Anything After Sunday? pairs two very different people who meet on a romantic cruise in the Caribbean.

Westley Dean Hollins, who'd like to be called West for obvious reasons, is a lifelong bachelor who believes that women can't be trusted and are good for one thing only. He is always at the center of attention and he's only here to accompany his friend who's been jilted at the altar. This cruise is supposed to be his friend's honeymoon, you see.

Francis "Frannie" Louise Songer on the other hand is the overweight sister, always overshadowed by her more attractive sisters to the point that she protects herself by being cynical and stand-offish. Years of being picked on in high school do that to a person, after all. She's dragged by her sister to this cruise (the sister and her husband are having a second honeymoon) and, well aware that she's only here because her sister views her as a no-life person in need of something, anything, to make her life more interesting, she's trying her best not to get her feelings hurt too much.

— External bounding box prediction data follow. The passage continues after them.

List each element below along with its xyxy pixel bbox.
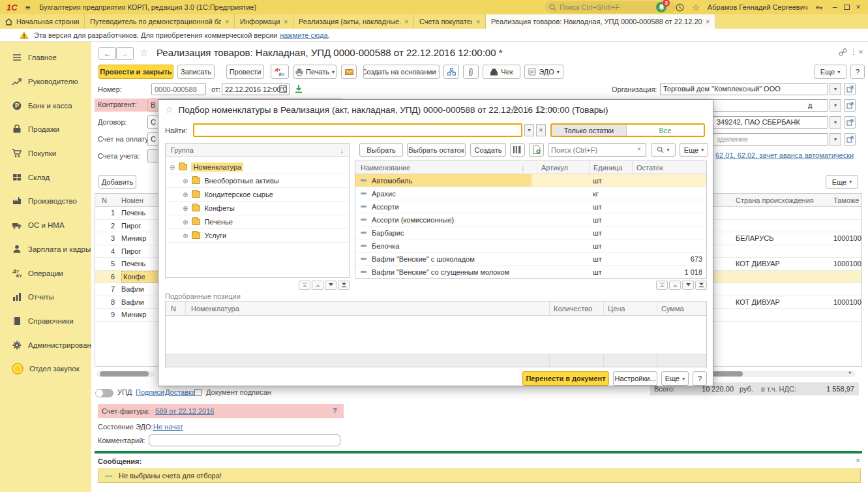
bank-account-open-icon[interactable]	[844, 116, 856, 129]
list-search-clear-icon[interactable]: ×	[637, 146, 641, 153]
tab-guide[interactable]: Путеводитель по демонстрационной базе ×	[85, 14, 235, 29]
close-icon[interactable]: ×	[225, 18, 229, 25]
expand-icon[interactable]: ⊕	[183, 177, 188, 185]
dt-kt-button[interactable]: ДтКт	[271, 65, 289, 79]
print-button[interactable]: Печать▾	[293, 65, 337, 79]
list-item[interactable]: Ассорти (комиссионные) шт	[355, 213, 706, 226]
set-time-icon[interactable]	[294, 84, 303, 93]
buy-version-link[interactable]: нажмите сюда	[280, 31, 327, 39]
find-dropdown-icon[interactable]: ▾	[524, 124, 534, 136]
expand-icon[interactable]: ⊕	[183, 191, 188, 198]
user-name[interactable]: Абрамов Геннадий Сергеевич	[708, 3, 808, 11]
warehouse-dropdown-icon[interactable]: ▾	[830, 99, 841, 112]
notifications-icon[interactable]: 3	[656, 2, 666, 12]
tree-scroll-down-icon[interactable]	[325, 281, 337, 290]
post-button[interactable]: Провести	[226, 65, 264, 79]
search-options-button[interactable]: ▾	[651, 143, 676, 157]
sidebar-item-sklad[interactable]: Склад	[0, 165, 91, 189]
tab-information[interactable]: Информация ×	[235, 14, 293, 29]
division-dropdown-icon[interactable]: ▾	[830, 133, 841, 146]
sidebar-item-proizvodstvo[interactable]: Производство	[0, 189, 91, 213]
upd-toggle[interactable]	[95, 389, 113, 397]
division-open-icon[interactable]	[844, 133, 856, 146]
signatures-link[interactable]: Подписи	[136, 388, 164, 396]
load-document-button[interactable]	[529, 143, 544, 157]
items-list[interactable]: Наименование ↓ Артикул Единица Остаток А…	[355, 161, 707, 279]
form-more-button[interactable]: Еще▾	[814, 65, 846, 79]
sidebar-item-pokupki[interactable]: Покупки	[0, 142, 91, 166]
messages-close-icon[interactable]: ×	[856, 456, 860, 465]
picked-positions-table[interactable]: N Номенклатура Количество Цена Сумма	[165, 301, 707, 367]
list-item[interactable]: Ассорти шт	[355, 200, 706, 213]
message-item[interactable]: — Не выбраны счета для отбора!	[98, 469, 861, 483]
tree-scroll-top-icon[interactable]	[299, 281, 310, 290]
dialog-more-button[interactable]: Еще▾	[661, 371, 689, 386]
bank-account-dropdown-icon[interactable]: ▾	[830, 116, 841, 129]
favorites-star-icon[interactable]: ☆	[692, 3, 700, 12]
create-based-on-button[interactable]: Создать на основании▾	[363, 65, 440, 79]
check-button[interactable]: Чек	[483, 65, 520, 79]
organization-dropdown-icon[interactable]: ▾	[830, 83, 841, 95]
email-button[interactable]	[341, 65, 357, 79]
sidebar-item-zarplata-i-kadry[interactable]: Зарплата и кадры	[0, 238, 91, 262]
number-field[interactable]	[151, 83, 206, 95]
forward-button[interactable]: →	[116, 47, 134, 60]
calendar-icon[interactable]	[279, 85, 287, 93]
minimize-icon[interactable]: –	[829, 3, 841, 12]
favorite-star-icon[interactable]: ☆	[140, 47, 148, 59]
settings-button[interactable]: Настройки...	[613, 371, 657, 386]
tree-item[interactable]: ⊕ Конфеты	[166, 202, 349, 215]
find-field[interactable]	[193, 123, 522, 137]
sidebar-item-spravochniki[interactable]: Справочники	[0, 309, 91, 333]
form-close-icon[interactable]: ×	[858, 47, 863, 57]
history-icon[interactable]	[676, 3, 684, 12]
post-and-close-button[interactable]: Провести и закрыть	[98, 65, 173, 79]
list-item-selected[interactable]: Автомобиль шт	[355, 174, 706, 187]
expand-icon[interactable]: ⊕	[183, 219, 188, 226]
dialog-maximize-icon[interactable]	[537, 106, 543, 112]
list-item[interactable]: Белочка шт	[355, 239, 706, 253]
close-icon[interactable]: ×	[706, 18, 710, 25]
get-link-icon[interactable]	[839, 48, 847, 57]
sidebar-item-otchety[interactable]: Отчеты	[0, 285, 91, 309]
dialog-link-icon[interactable]	[509, 106, 517, 114]
sidebar-item-os-i-nma[interactable]: ОС и НМА	[0, 213, 91, 238]
select-remain-button[interactable]: Выбрать остаток	[407, 143, 466, 157]
list-scroll-bottom-icon[interactable]	[695, 281, 707, 290]
hscrollbar-right[interactable]: ▸	[711, 371, 856, 377]
sidebar-item-rukovoditelyu[interactable]: Руководителю	[0, 70, 91, 94]
tab-sales-document[interactable]: Реализация товаров: Накладная, УПД 0000-…	[486, 14, 715, 29]
scroll-right-icon[interactable]: ▸	[849, 369, 852, 375]
close-icon[interactable]: ×	[476, 18, 480, 25]
table-more-button[interactable]: Еще▾	[826, 175, 858, 189]
sidebar-item-glavnoe[interactable]: Главное	[0, 46, 91, 70]
warehouse-open-icon[interactable]	[844, 99, 856, 112]
list-item[interactable]: Вафли "Венские" со сгущенным молоком шт …	[355, 266, 706, 279]
add-row-button[interactable]: Добавить	[98, 175, 136, 189]
attachments-button[interactable]	[463, 65, 479, 79]
all-option[interactable]: Все	[627, 125, 704, 136]
list-scroll-up-icon[interactable]	[669, 281, 681, 290]
dialog-help-button[interactable]: ?	[693, 371, 707, 386]
sidebar-item-operacii[interactable]: ДтКт Операции	[0, 261, 91, 285]
tree-item[interactable]: ⊕ Услуги	[166, 229, 349, 243]
window-close-icon[interactable]: ×	[852, 3, 864, 12]
help-button[interactable]: ?	[850, 65, 865, 79]
select-button[interactable]: Выбрать	[359, 143, 403, 157]
create-button[interactable]: Создать	[470, 143, 506, 157]
tree-item[interactable]: ⊕ Внеоборотные активы	[166, 174, 349, 188]
structure-button[interactable]	[443, 65, 459, 79]
organization-field[interactable]: Торговый дом "Комплексный" ООО	[660, 83, 828, 95]
save-button[interactable]: Записать	[177, 65, 215, 79]
transfer-to-document-button[interactable]: Перенести в документ	[522, 371, 609, 386]
tree-item[interactable]: ⊕ Печенье	[166, 215, 349, 229]
tree-scroll-up-icon[interactable]	[312, 281, 323, 290]
list-item[interactable]: Вафли "Венские" с шоколадом шт 673	[355, 253, 706, 266]
groups-tree[interactable]: Группа ↓ ⊖ Номенклатура ⊕ Внеоборотные а…	[165, 143, 350, 278]
tab-customer-invoices[interactable]: Счета покупателям ×	[414, 14, 486, 29]
tab-home[interactable]: Начальная страница	[0, 14, 85, 29]
delivery-link[interactable]: Доставка	[165, 388, 196, 396]
list-item[interactable]: Барбарис шт	[355, 226, 706, 239]
list-scroll-down-icon[interactable]	[682, 281, 694, 290]
tab-sales-list[interactable]: Реализация (акты, накладные, УПД) ×	[293, 14, 414, 29]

One thing that stands out very well here is the author's portrayal of Frannie, which can cut quite deep to the bone in how accurate it often is. Frannie's loneliness, insecurity, her tendency to say things that may come out as hurtful because she's scared that a pretty boy may get close to her and once again make her heart break when she starts feeling things that she knows will never be reciprocated - Ms Lucas portrays Frannie's antisocial nature as one created both by circumstances beyond her control (her looks) and enforced by her own instinct for self-preservation. Ms Lucas has succeeded in making me feel as if she has put me in Frannie's shoes. I find myself thinking I can recognize parts of myself in Frannie.

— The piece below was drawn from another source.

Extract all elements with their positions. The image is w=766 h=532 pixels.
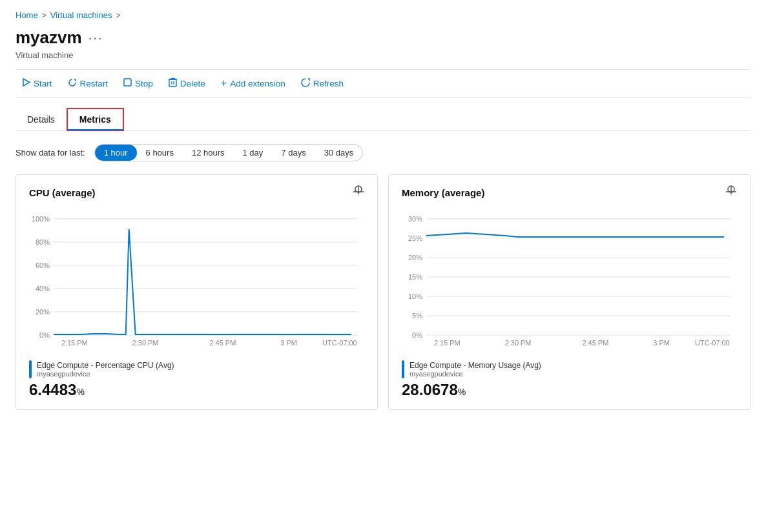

Which makes Anything After Sunday? a perfect fantasy, doesn't it? A very good-looking committed bachelor falling for the invisible heroine because she touches that special part of something in him that no other women can - with her smile, her cynical sense of humor, that kind of thing? West makes it clear that he only does flings and one-night stands, yet he wants to see Frannie again. Wow. Frannie realizes that she probably shouldn't expect too much from that man but at the same time she also realizes that she will spend the rest of her life wondering what could have happened if she doesn't throw caution out the window for once. So. There they go then.

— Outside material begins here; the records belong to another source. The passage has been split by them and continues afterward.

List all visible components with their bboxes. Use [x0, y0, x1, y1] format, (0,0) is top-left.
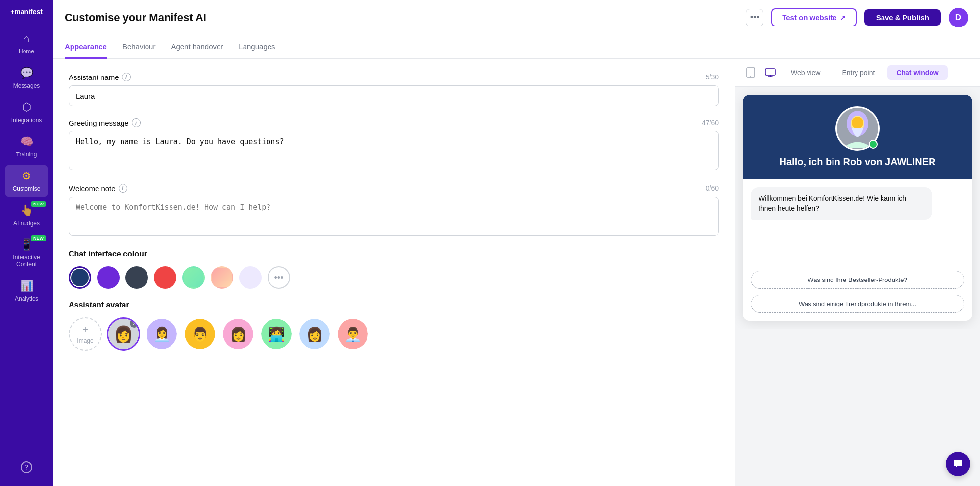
sidebar-item-label: AI nudges: [13, 220, 40, 227]
sidebar-item-training[interactable]: 🧠 Training: [5, 130, 48, 163]
avatar-face-5: 👩‍💻: [261, 319, 292, 349]
chat-avatar-wrap: [835, 106, 880, 151]
welcome-note-label: Welcome note i: [69, 184, 127, 193]
tab-agent-handover[interactable]: Agent handover: [171, 35, 223, 59]
chat-colour-field: Chat interface colour •••: [69, 250, 719, 289]
sidebar-item-interactive-content[interactable]: NEW 📱 Interactive Content: [5, 233, 48, 273]
chat-suggestion-1[interactable]: Was sind Ihre Bestseller-Produkte?: [751, 271, 964, 289]
home-icon: ⌂: [23, 32, 29, 45]
welcome-note-label-row: Welcome note i 0/60: [69, 184, 719, 193]
avatar-option-4[interactable]: 👩: [221, 317, 255, 351]
welcome-note-info-icon[interactable]: i: [119, 184, 127, 193]
welcome-note-input[interactable]: [69, 197, 719, 236]
logo-text: +manifest: [10, 8, 43, 16]
chat-greeting-bubble: Willkommen bei KomfortKissen.de! Wie kan…: [751, 187, 932, 220]
chat-suggestion-2[interactable]: Was sind einige Trendprodukte in Ihrem..…: [751, 295, 964, 313]
sidebar-item-ai-nudges-wrap: NEW 👆 AI nudges: [5, 199, 48, 231]
greeting-message-label: Greeting message i: [69, 118, 141, 127]
tabs-row: Appearance Behaviour Agent handover Lang…: [53, 35, 980, 59]
welcome-note-count: 0/60: [706, 184, 719, 192]
assistant-name-input[interactable]: [69, 85, 719, 106]
sidebar-item-ai-nudges[interactable]: NEW 👆 AI nudges: [5, 199, 48, 231]
greeting-message-field: Greeting message i 47/60 Hello, my name …: [69, 118, 719, 172]
remove-avatar-badge[interactable]: ✕: [130, 319, 139, 328]
online-status-dot: [869, 140, 878, 149]
assistant-avatar-field: Assistant avatar + Image 👩 ✕ 👩‍💼: [69, 301, 719, 351]
color-swatch-purple[interactable]: [97, 266, 120, 289]
avatar-face-6: 👩: [299, 319, 330, 349]
chat-body: Willkommen bei KomfortKissen.de! Wie kan…: [743, 179, 972, 321]
avatar-face-3: 👨: [185, 319, 215, 349]
chat-header-name: Hallo, ich bin Rob von JAWLINER: [780, 156, 936, 168]
chat-float-button[interactable]: [946, 452, 970, 476]
sidebar-item-label: Analytics: [15, 295, 38, 302]
tab-languages[interactable]: Languages: [239, 35, 275, 59]
new-badge-ai-nudges: NEW: [31, 201, 46, 207]
preview-tab-entry-point[interactable]: Entry point: [833, 65, 883, 80]
welcome-note-field: Welcome note i 0/60: [69, 184, 719, 238]
greeting-message-input[interactable]: Hello, my name is Laura. Do you have que…: [69, 131, 719, 170]
color-swatch-red[interactable]: [154, 266, 176, 289]
svg-point-1: [750, 76, 751, 77]
tab-appearance[interactable]: Appearance: [65, 35, 107, 59]
color-swatch-teal[interactable]: [182, 266, 205, 289]
sidebar-item-interactive-wrap: NEW 📱 Interactive Content: [5, 233, 48, 273]
tab-behaviour[interactable]: Behaviour: [122, 35, 156, 59]
avatar-face-7: 👨‍💼: [338, 319, 368, 349]
page-title: Customise your Manifest AI: [65, 11, 738, 24]
logo: +manifest: [10, 8, 43, 16]
sidebar-bottom: ?: [5, 457, 48, 478]
sidebar-item-label: Interactive Content: [9, 254, 44, 268]
svg-rect-2: [765, 69, 775, 75]
assistant-name-count: 5/30: [706, 73, 719, 81]
appearance-panel: Assistant name i 5/30 Greeting message i…: [53, 59, 735, 486]
more-button[interactable]: •••: [746, 9, 763, 26]
avatar-option-2[interactable]: 👩‍💼: [145, 317, 178, 351]
color-swatch-dark[interactable]: [125, 266, 148, 289]
avatar-face-2: 👩‍💼: [147, 319, 177, 349]
avatar-option-5[interactable]: 👩‍💻: [260, 317, 293, 351]
avatar-option-7[interactable]: 👨‍💼: [336, 317, 369, 351]
main-content: Customise your Manifest AI ••• Test on w…: [53, 0, 980, 486]
integrations-icon: ⬡: [22, 101, 31, 114]
sidebar-item-label: Home: [19, 48, 34, 55]
sidebar: +manifest ⌂ Home 💬 Messages ⬡ Integratio…: [0, 0, 53, 486]
plus-icon: +: [82, 324, 88, 335]
messages-icon: 💬: [20, 67, 33, 79]
sidebar-item-label: Messages: [13, 82, 40, 89]
sidebar-item-customise[interactable]: ⚙ Customise: [5, 165, 48, 197]
save-publish-button[interactable]: Save & Publish: [864, 9, 941, 26]
preview-panel: Web view Entry point Chat window: [735, 59, 980, 486]
avatar-option-6[interactable]: 👩: [298, 317, 331, 351]
sidebar-item-home[interactable]: ⌂ Home: [5, 27, 48, 60]
preview-tabs-row: Web view Entry point Chat window: [735, 59, 980, 87]
color-swatches-row: •••: [69, 266, 719, 289]
greeting-message-info-icon[interactable]: i: [132, 118, 141, 127]
color-swatch-peach[interactable]: [211, 266, 233, 289]
greeting-message-label-row: Greeting message i 47/60: [69, 118, 719, 127]
sidebar-item-help[interactable]: ?: [5, 457, 48, 478]
color-swatch-navy[interactable]: [69, 266, 91, 289]
color-more-button[interactable]: •••: [268, 266, 290, 289]
assistant-name-info-icon[interactable]: i: [122, 73, 131, 81]
sidebar-item-integrations[interactable]: ⬡ Integrations: [5, 96, 48, 128]
color-swatch-lavender[interactable]: [239, 266, 262, 289]
training-icon: 🧠: [20, 135, 33, 148]
new-badge-interactive: NEW: [31, 235, 46, 241]
analytics-icon: 📊: [20, 280, 33, 292]
mobile-device-button[interactable]: [743, 65, 759, 80]
customise-icon: ⚙: [22, 170, 31, 182]
sidebar-item-analytics[interactable]: 📊 Analytics: [5, 275, 48, 307]
preview-tab-chat-window[interactable]: Chat window: [887, 65, 947, 80]
test-on-website-button[interactable]: Test on website ↗: [771, 8, 856, 26]
avatar-option-3[interactable]: 👨: [183, 317, 217, 351]
sidebar-item-messages[interactable]: 💬 Messages: [5, 62, 48, 94]
add-image-label: Image: [77, 337, 93, 344]
preview-tab-web-view[interactable]: Web view: [782, 65, 829, 80]
user-avatar[interactable]: D: [949, 8, 968, 27]
add-image-button[interactable]: + Image: [69, 317, 102, 351]
avatar-option-1[interactable]: 👩 ✕: [107, 317, 140, 351]
desktop-device-button[interactable]: [762, 65, 778, 80]
sidebar-item-label: Customise: [13, 185, 41, 192]
assistant-name-label: Assistant name i: [69, 73, 131, 81]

Anything After Sunday? could have been a humorous autobiography of any character played by Molly Ringwald in those John Hughes movies if those movies take place in an adult instead of high school setting. West predictably ends up breaking all his rules about socializing with the opposite sex for Frannie and Frannie can't believe it. To be honest, I don't really believe it either since Ms Lucas overdoes the whole "Frannie is actually hawt" thing by having Nick, West's friend who was jilted at the altar, finding her hot too, but some readers with higher flights of fancy may enjoy that particular extent of the vicarious escapism more than me.

Characterization isn't too deep here but it's enough to give me a clear sense of who these characters are. While in other stories Frannie's self-esteem issues could be irritating to follow, here Ms Lucas doesn't have Frannie continuously wallowing in self-pity. Instead, Frannie decides to grab what West is offering her, even if it will only last as long as this cruise, because she knows this Cinderella style experience is worth risking her heart for. Seriously, West is such a sweet and charming fellow. Some of his lines feel too scripted to me, but then again, so were some of the lines of Lloyd Dobbler and I love that movie Say Anything.

The last few chapters are very over the top and even ridiculous at times but I love every word as it gives West a chance to show the dark and dangerous Protective Boyfriend underneath his polished good looks facade as he demonstrates his affections for Frannie in such a melodramatic way that I can't resist. But on the whole, Anything After Sunday? is pure escapist fun.

Readers who refuse to buy the escapism this book offers should rightfully stay away as this book is so over the top that it leaves not much else for these readers to savor, but readers who love and swallow the whole "Plain Jane of the Prom catches the eye of a Paul Walker lookalike who falls so desperately in love with her that he can't remember which way is up and down anymore" premise may have as much fun as I do with Anything After Sunday?. Dang, what am I going read now when I have Simple Minds' Don't You Forget About Me still playing in my head?